Shared memory objects with shared page tables exhibit better physical memory and central processing unit (CPU) utilization since the page table structure that maps the shared memory is also shared among the processes that wish to access the shared memory. Significant processor time is saved in creating and deleting virtual address mappings to those shared memory objects. Contention is reduced for the locks serializing access to memory management data structures. There is a savings in physical memory required for the process private page tables that map a shared memory object for each process mapping the object. More concurrent users may access each shared memory object, with less risk of exhausting computer memory resources. More processes may be simultaneously resident in memory, reducing process swapping. The physical memory cost of creating and maintaining private page tables for multiple mappers of the same object is reduced. The use of a backing storage file for shared page tables pages is reduced. Working set list accounting for these page table pages is reduced. The design allows upper levels of the page table hierarchy to be shared. By sharing leaf pages and page table pages using common mechanisms, the creation of new privileges or access rights is reduced. There is less impact on users who do not use shared page tables.
System management of a VLM system is simplified. A Reserved Memory Registry may support memory reservations for memory-resident global sections and shared page tables.

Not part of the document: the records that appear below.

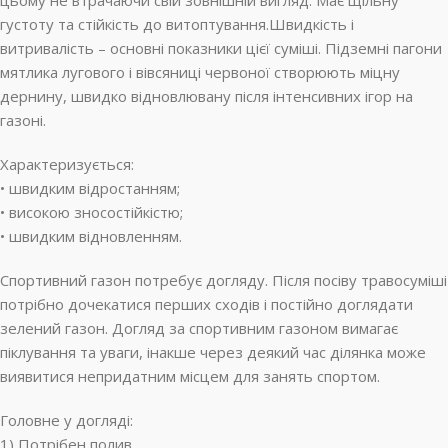
цьому не втрачаючи свій зовнішній вигляд. Має щільну
густоту та стійкість до витоптування.Швидкість і
витривалість – основні показники цієї суміші. Підземні пагони
мятлика лугового і вівсяниці червоної створюють міцну
дернину, швидко відновлювану після інтенсивних ігор на
газоні.
Характеризується:
• швидким відростанням;
• високою зносостійкістю;
• швидким відновленням.
Спортивний газон потребує догляду. Після посіву травосуміші
потрібно дочекатися перших сходів і постійно доглядати
зелений газон. Догляд за спортивним газоном вимагає
піклування та уваги, інакше через деякий час ділянка може
виявитися непридатним місцем для занять спортом.
Головне у догляді:
1) Потрібен полив.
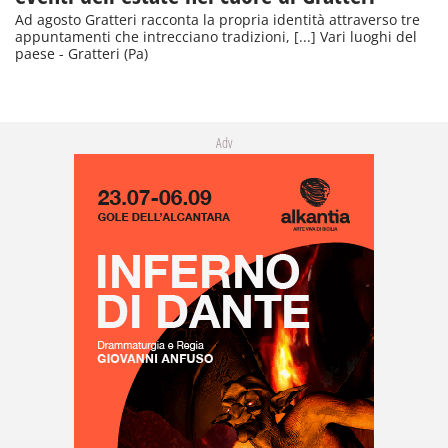
Ad agosto Gratteri racconta la propria identità attraverso tre
appuntamenti che intrecciano tradizioni, [...] Vari luoghi del
paese - Gratteri (Pa)
Adv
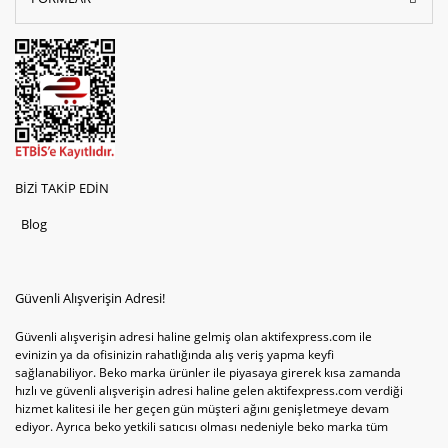
BİZİ TAKİP EDİN
Blog
Güvenli Alışverişin Adresi!
Güvenli alışverişin adresi haline gelmiş olan aktifexpress.com ile
evinizin ya da ofisinizin rahatlığında alış veriş yapma keyfi
sağlanabiliyor. Beko marka ürünler ile piyasaya girerek kısa zamanda
hızlı ve güvenli alışverişin adresi haline gelen aktifexpress.com verdiği
hizmet kalitesi ile her geçen gün müşteri ağını genişletmeye devam
ediyor. Ayrıca beko yetkili satıcısı olması nedeniyle beko marka tüm
televizyonve bulaşık makinesi tercihlerini de site içinde kullanıcıların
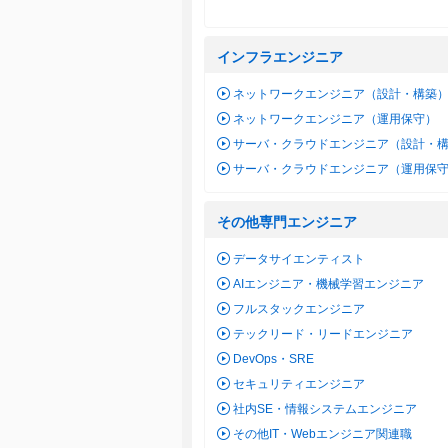
インフラエンジニア
ネットワークエンジニア（設計・構築
ネットワークエンジニア（運用保守）
サーバ・クラウドエンジニア（設計・
サーバ・クラウドエンジニア（運用保
その他専門エンジニア
データサイエンティスト
AIエンジニア・機械学習エンジニア
フルスタックエンジニア
テックリード・リードエンジニア
DevOps・SRE
セキュリティエンジニア
社内SE・情報システムエンジニア
その他IT・Webエンジニア関連職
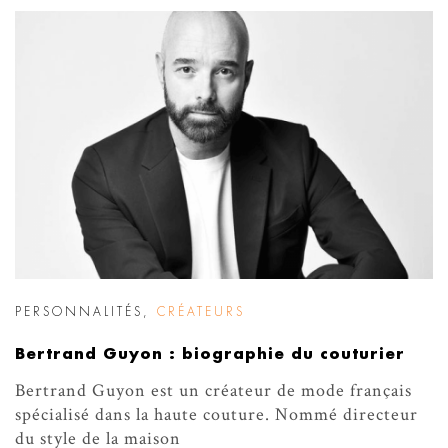
PERSONNALITÉS
,
CRÉATEURS
Bertrand Guyon : biographie du couturier
Bertrand Guyon est un créateur de mode français
spécialisé dans la haute couture. Nommé directeur
du style de la maison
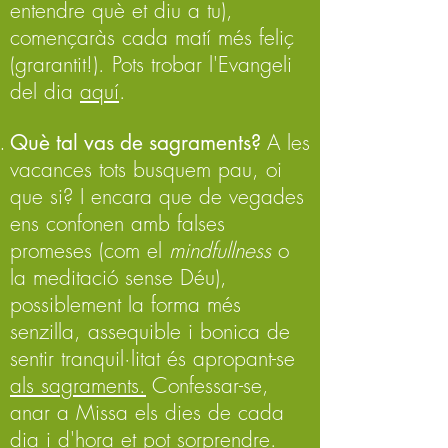
entendre què et diu a tu),
començaràs cada matí més feliç
(grarantit!). Pots trobar l'Evangeli
del dia
aquí
.
Què tal vas de sagraments?
A les
vacances tots busquem pau, oi
que si? I encara que de vegades
ens confonen amb falses
promeses (com el
mindfullness
o
la meditació sense Déu),
possiblement la forma més
senzilla, assequible i bonica de
sentir tranquil·litat és apropant-se
als sagraments.
Confessar-se,
anar a Missa els dies de cada
dia i d'hora et pot sorprendre.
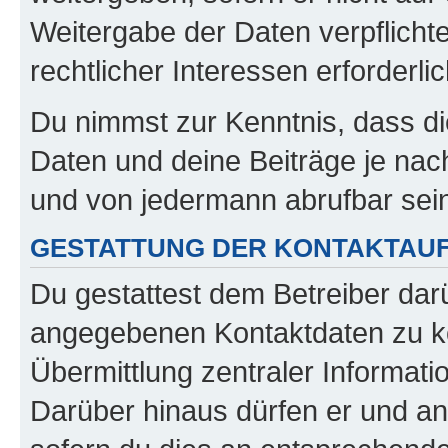
Weitergabe der Daten verpflichte
rechtlicher Interessen erforderlic
Du nimmst zur Kenntnis, dass di
Daten und deine Beiträge je nach
und von jedermann abrufbar sei
GESTATTUNG DER KONTAKTAU
Du gestattest dem Betreiber darü
angegebenen Kontaktdaten zu kon
Übermittlung zentraler Informatio
Darüber hinaus dürfen er und an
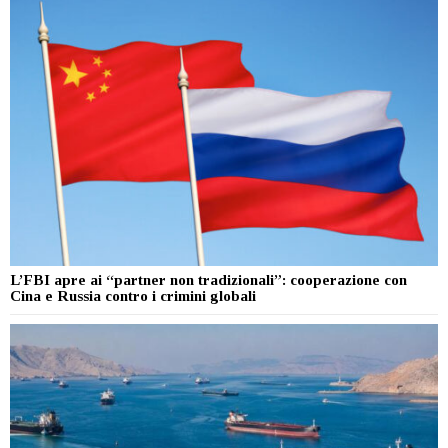
L’FBI apre ai “partner non tradizionali”: cooperazione con
Cina e Russia contro i crimini globali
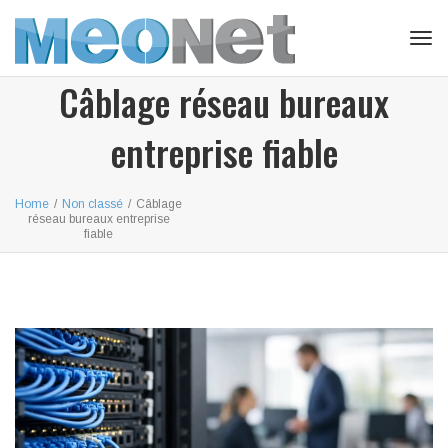
Tog
navi
Câblage réseau bureaux
entreprise fiable
Home
/
Non classé
/
Câblage
réseau bureaux entreprise
fiable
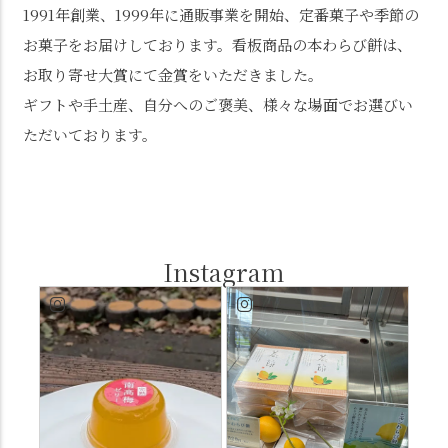
1991年創業、1999年に通販事業を開始、定番菓子や季節の
お菓子をお届けしております。看板商品の本わらび餅は、
お取り寄せ大賞にて金賞をいただきました。
ギフトや手土産、自分へのご褒美、様々な場面でお選びい
ただいております。
Instagram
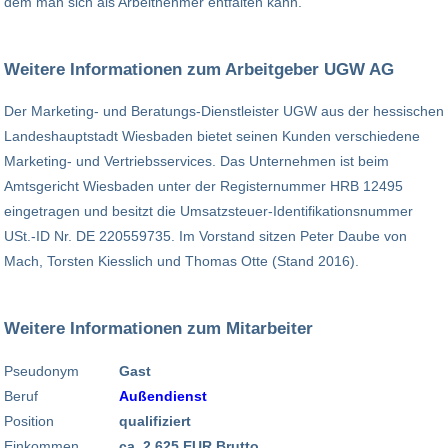
dem man sich als Arbeitnehmer entfalten kann.
Weitere Informationen zum Arbeitgeber UGW AG
Der Marketing- und Beratungs-Dienstleister UGW aus der hessischen
Landeshauptstadt Wiesbaden bietet seinen Kunden verschiedene
Marketing- und Vertriebsservices. Das Unternehmen ist beim
Amtsgericht Wiesbaden unter der Registernummer HRB 12495
eingetragen und besitzt die Umsatzsteuer-Identifikationsnummer
USt.-ID Nr. DE 220559735. Im Vorstand sitzen Peter Daube von
Mach, Torsten Kiesslich und Thomas Otte (Stand 2016).
Weitere Informationen zum Mitarbeiter
Pseudonym
Gast
Beruf
Außendienst
Position
qualifiziert
Einkommen
ca. 2.625 EUR Brutto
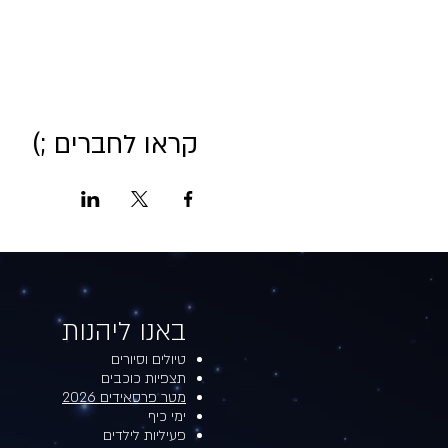
קראו לחברים ;)
באנו ליהנות​​
טיולים וסיורים
תצפיות כוכבים
מטר פרסאידים 2026
ימי כיף
פעיליות לילדים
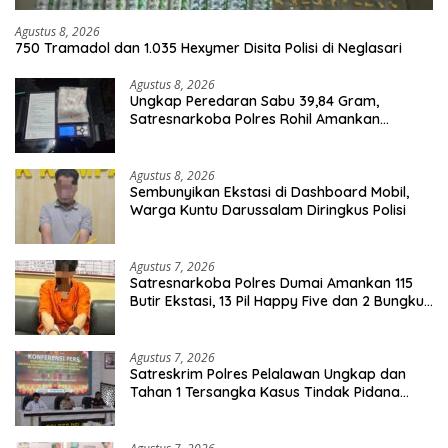
Agustus 8, 2026
750 Tramadol dan 1.035 Hexymer Disita Polisi di Neglasari
Agustus 8, 2026
Ungkap Peredaran Sabu 39,84 Gram,
Satresnarkoba Polres Rohil Amankan
Seorang Tersangka
Agustus 8, 2026
Sembunyikan Ekstasi di Dashboard Mobil,
Warga Kuntu Darussalam Diringkus Polisi
Agustus 7, 2026
Satresnarkoba Polres Dumai Amankan 115
Butir Ekstasi, 13 Pil Happy Five dan 2 Bungkus
Etomidate dari Seorang Pria
Agustus 7, 2026
Satreskrim Polres Pelalawan Ungkap dan
Tahan 1 Tersangka Kasus Tindak Pidana
Karhutla di Kerumutan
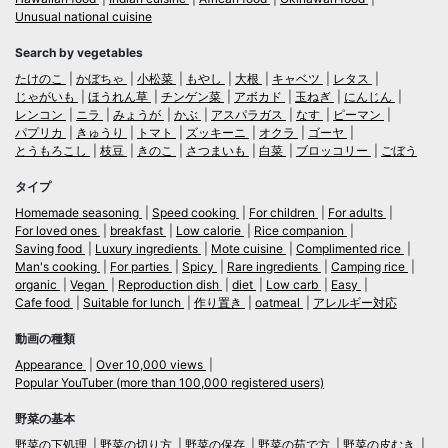
Unusual national cuisine
Search by vegetables
たけのこ
かぼちゃ
小松菜
もやし
大根
キャベツ
レタス
じゃがいも
ほうれん草
チンゲン菜
アボカド
玉ねぎ
にんじん
レンコン
ニラ
みょうが
かぶ
アスパラガス
なす
ピーマン
パプリカ
きゅうり
トマト
ズッキーニ
オクラ
ゴーヤ
とうもろこし
枝豆
きのこ
さつまいも
白菜
ブロッコリー
ごぼう
タイプ
Homemade seasoning
Speed cooking
For children
For adults
For loved ones
breakfast
Low calorie
Rice companion
Saving food
Luxury ingredients
Mote cuisine
Complimented rice
Man's cooking
For parties
Spicy
Rare ingredients
Camping rice
organic
Vegan
Reproduction dish
diet
Low carb
Easy
Cafe food
Suitable for lunch
作り置き
oatmeal
アレルギー対応
動画の種類
Appearance
Over 10,000 views
Popular YouTuber (more than 100,000 registered users)
野菜の基本
野菜の下処理
野菜の切り方
野菜の保存
野菜の茹で方
野菜の皮むき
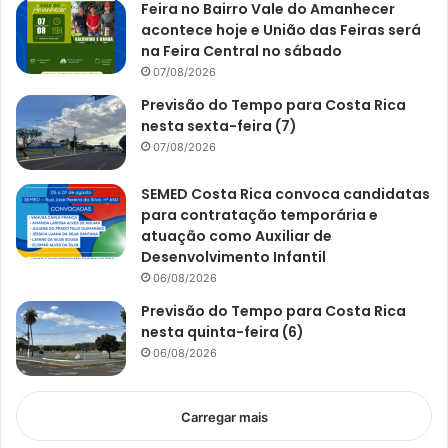
Feira no Bairro Vale do Amanhecer
acontece hoje e União das Feiras será
na Feira Central no sábado
07/08/2026
Previsão do Tempo para Costa Rica
nesta sexta-feira (7)
07/08/2026
SEMED Costa Rica convoca candidatas
para contratação temporária e
atuação como Auxiliar de
Desenvolvimento Infantil
06/08/2026
Previsão do Tempo para Costa Rica
nesta quinta-feira (6)
06/08/2026
Carregar mais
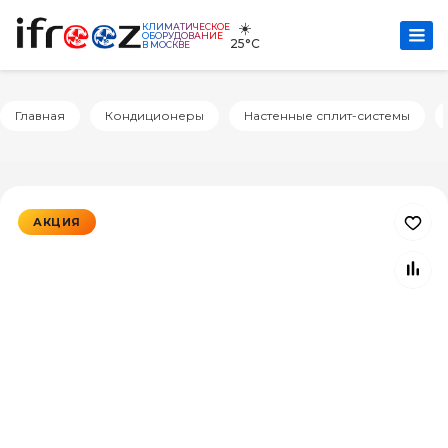
☀️
КЛИМАТИЧЕСКОЕ
ОБОРУДОВАНИЕ
25°C
В МОСКВЕ
Главная
Кондиционеры
Настенные сплит-системы
АКЦИЯ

The Reserved Memory Registry provides a physical memory reservation system that can be exploited by VLM applications. The Registry provides portions of the system""s physical memory to non-privileged processes. A non-privileged process can request physical memory to make the most efficient use of system components. This reservation of physical memory may, in turn, improve utilization of the translation buffer. More efficient use of the CPU and its peripheral components leads to increased application performance. Shared memory objects may be created that do not page to disk.
The invention may simplify the creation and mapping of a shared memory object that utilizes a shared multi-level page table structure by enabling only a single handle to specify both the shared memory leaf object and the correspondent shared page tables. The system determines whether the shared leaf object can be created with shared page tables, and secondarily, by applying certain mapping criteria, whether the object can be mapped into a user""s address space using shared page tables. The user has the option of adhering to or violating the mapping criteria as a means to control whether the shared memory object is mapped using shared page tables or process private page tables.
The following table highlights the physical memory requirements for private page tables that map to various sizes of global sections by various numbers of processes. This table illustrates the amount of physical memory saved system wide through the use of shared page tables. (All of the figures assume a system page size of 8 Kbytes.)
It is not intended that the invention be summarized here in its entirety. Rather, further features, aspects and advantages of the invention are set forth in or are apparent from the following description and drawings.